Через пять минут дверь хлопнула. Я плакала, как никогда в жизни, вообще-то плачу я очень редко, но сейчас я превзошла даже шестилетнюю Лиз, которую отлупил веснушчатый апачи за шпионаж в пользу презренных бледнолицых. Потом уснула. Спала долго, когда проснулась, все вспомнила, меня затопил стыд, но ярости уже не было, я с беспокойством подумала, не вернулся ли Рэй, прислушалась, но было тихо. Я посмотрела в зеркало: удивительно, но не скажешь, что со мной случились всякие такие вещи, хотя бы круги под глазами появились или там лицо осунулось. Ничего абсолютно, наоборот: глаза невинно блестят, цвет лица не ухудшился, одни губы немного припухли – в общем, безобразие, верь после этого романам и фильмам. Но, с другой стороны, это неплохо. Рэй ни о чем не догадается, надо еще убраться там.

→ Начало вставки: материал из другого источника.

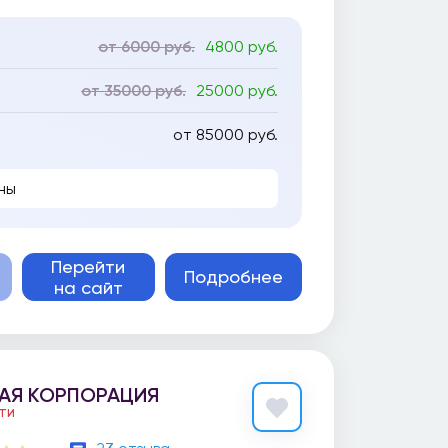
от 6000 руб.
4800 руб.
от 35000 руб.
25000 руб.
от 85000 руб.
ны
Перейти
Подробнее
на сайт
АЯ КОРПОРАЦИЯ
ЕТИ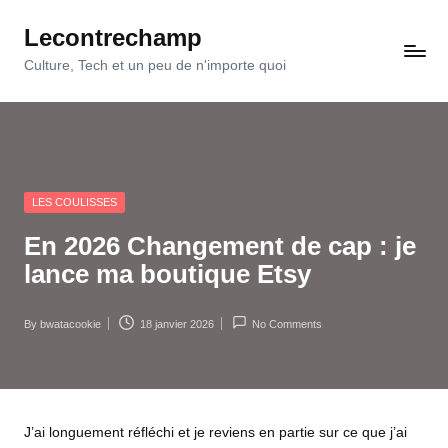
Lecontrechamp
Skip
to
Culture, Tech et un peu de n'importe quoi
content
Posted
LES COULISSES
in
En 2026 Changement de cap : je
lance ma boutique Etsy
By
bwatacookie
18 janvier 2026
No Comments
Posted
by
J’ai longuement réfléchi et je reviens en partie sur ce que j’ai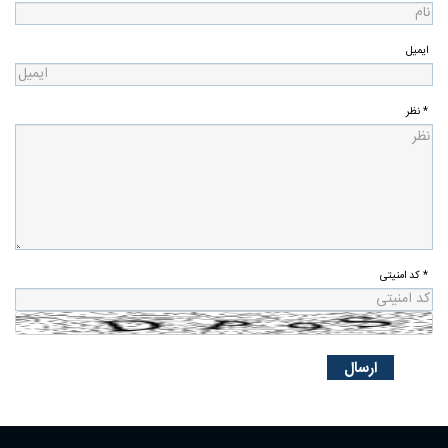
ایمیل
* نظر
* کد امنیتی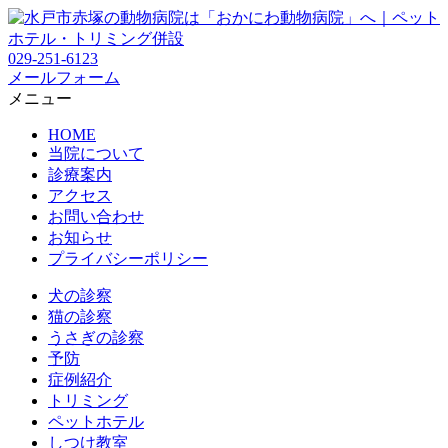
029-251-6123
メールフォーム
メニュー
HOME
当院について
診療案内
アクセス
お問い合わせ
お知らせ
プライバシーポリシー
犬の診察
猫の診察
うさぎの診察
予防
症例紹介
トリミング
ペットホテル
しつけ教室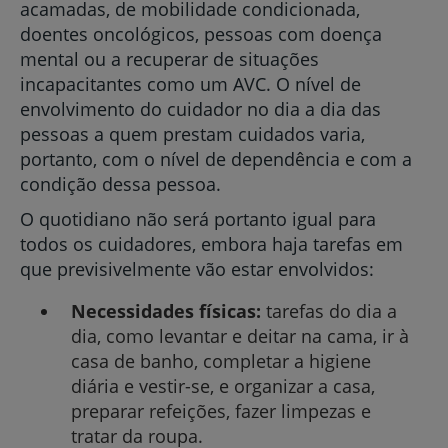
acamadas, de mobilidade condicionada,
doentes oncológicos, pessoas com doença
mental ou a recuperar de situações
incapacitantes como um AVC. O nível de
envolvimento do cuidador no dia a dia das
pessoas a quem prestam cuidados varia,
portanto, com o nível de dependência e com a
condição dessa pessoa.
O quotidiano não será portanto igual para
todos os cuidadores, embora haja tarefas em
que previsivelmente vão estar envolvidos:
Necessidades físicas:
tarefas do dia a
dia, como levantar e deitar na cama, ir à
casa de banho, completar a higiene
diária e vestir-se, e organizar a casa,
preparar refeições, fazer limpezas e
tratar da roupa.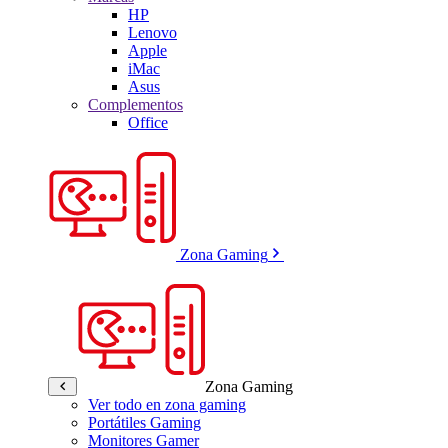
HP
Lenovo
Apple
iMac
Asus
Complementos
Office
Zona Gaming
Zona Gaming
Ver todo en zona gaming
Portátiles Gaming
Monitores Gamer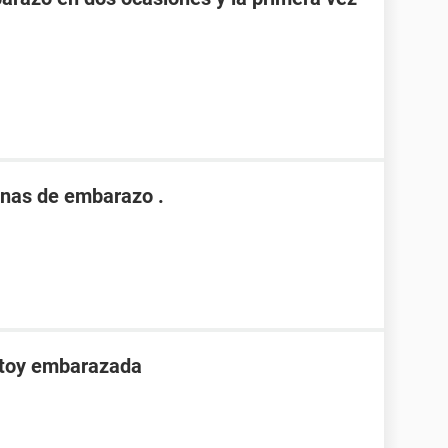
nas de embarazo .
stoy embarazada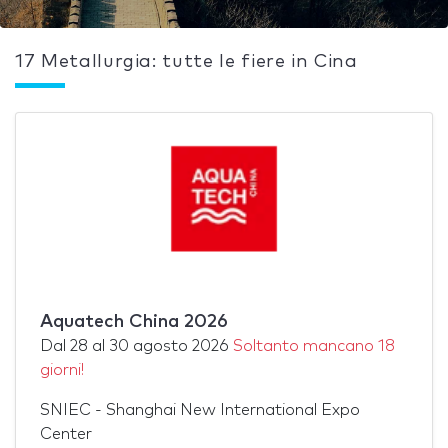
17 Metallurgia: tutte le fiere in Cina
Aquatech China 2026
Dal
28
al
30 agosto 2026
Soltanto mancano 18
giorni!
SNIEC - Shanghai New International Expo
Center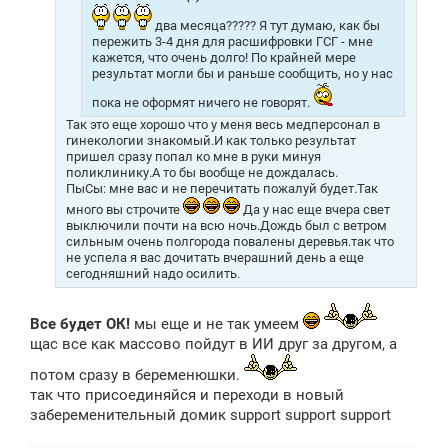
и
е
два месяца????? Я тут думаю, как бы
пережить 3-4 дня для расшифровки ГСГ - мне
кажется, что очень долго! По крайней мере
результат могли бы и раньше сообщить, но у нас
пока не оформят ничего не говорят.
Так это еще хорошо что у меня весь медперсонал в
гинекологии знакомый.И как только результат
пришел сразу попал ко мне в руки минуя
поликлинику.А то бы вообще не дождалась.
ПыСы: мне вас и не перечитать пожалуй будет.Так
много вы строчите
Да у нас еще вчера свет
выключили почти на всю ночь.Дождь был с ветром
сильным очень полгорода повалены деревья.так что
не успела я вас дочитать вчерашний день а еще
сегодняшний надо осилить.
Все будет ОК!
мы еще и не так умеем
щас все как массово пойдут в ИИ друг за другом, а
потом сразу в беременюшки.
так что присоединяйся и переходи в новый
забеременительный домик support support support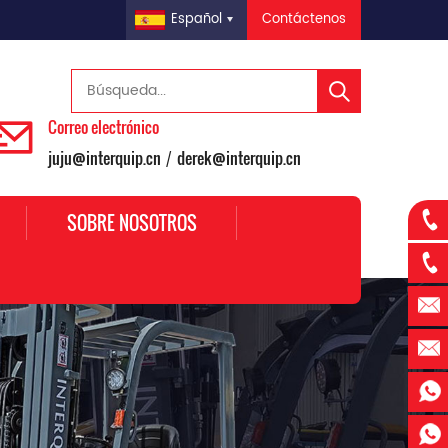
Contáctenos
Español
Correo electrónico
juju@interquip.cn
derek@interquip.cn
/
SOBRE NOSOTROS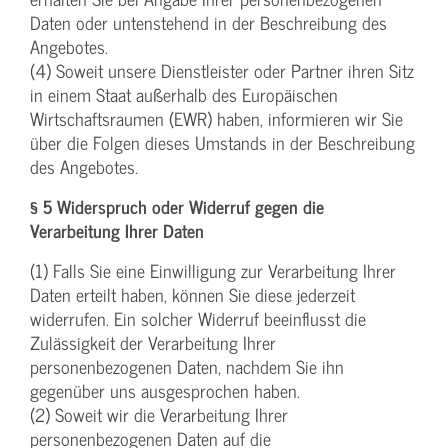
Daten oder untenstehend in der Beschreibung des
Angebotes.
(4) Soweit unsere Dienstleister oder Partner ihren Sitz
in einem Staat außerhalb des Europäischen
Wirtschaftsraumen (EWR) haben, informieren wir Sie
über die Folgen dieses Umstands in der Beschreibung
des Angebotes.
§ 5 Widerspruch oder Widerruf gegen die
Verarbeitung Ihrer Daten
(1) Falls Sie eine Einwilligung zur Verarbeitung Ihrer
Daten erteilt haben, können Sie diese jederzeit
widerrufen. Ein solcher Widerruf beeinflusst die
Zulässigkeit der Verarbeitung Ihrer
personenbezogenen Daten, nachdem Sie ihn
gegenüber uns ausgesprochen haben.
(2) Soweit wir die Verarbeitung Ihrer
personenbezogenen Daten auf die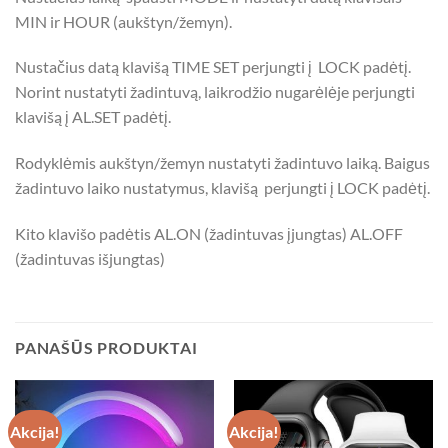
MIN ir HOUR (aukštyn/žemyn).
Nustačius datą klavišą TIME SET perjungti į LOCK padėtį.
Norint nustatyti žadintuvą, laikrodžio nugarėlėje perjungti
klavišą į AL.SET padėtį.
Rodyklėmis aukštyn/žemyn nustatyti žadintuvo laiką. Baigus
žadintuvo laiko nustatymus, klavišą perjungti į LOCK padėtį.
Kito klavišo padėtis AL.ON (žadintuvas įjungtas) AL.OFF
(žadintuvas išjungtas)
PANAŠŪS PRODUKTAI
Akcija!
Akcija!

Я нерешительно вошла в спальню. Да! Беспорядок на этой кровати не оставлял никаких сомнений в том, чем здесь занимались. Я покраснела и принялась за дело и не сразу заметила клочок бумаги на зеркале, но когда увидела, меня чуть не разорвало от бессильной ярости. Там было написано: «Дорогая Лиз, когда ваша злость пройдет, позвоните мне. Я, может быть, соглашусь, если под рукой не окажется более опытной девицы, продолжить ваше обучение на новом поприще». Я разорвала это гнусное послание на тысячу маленьких клочков и хотела изничтожить заодно и его букет, но рука не поднялась. Художник, засевший во мне, не дал совсем разыграться пещерным инстинктам.
Когда вернулся Рэй, ничего в доме и во мне не напоминало о случившейся драме. В мастерской я пробовала перенести на холст краски, свежесть и аромат букета Энтони. Конечно, может, это и преувеличение, но когда я смотрю на цветы, сотворенные рукой мастера, мне кажется, что я ощущаю их аромат.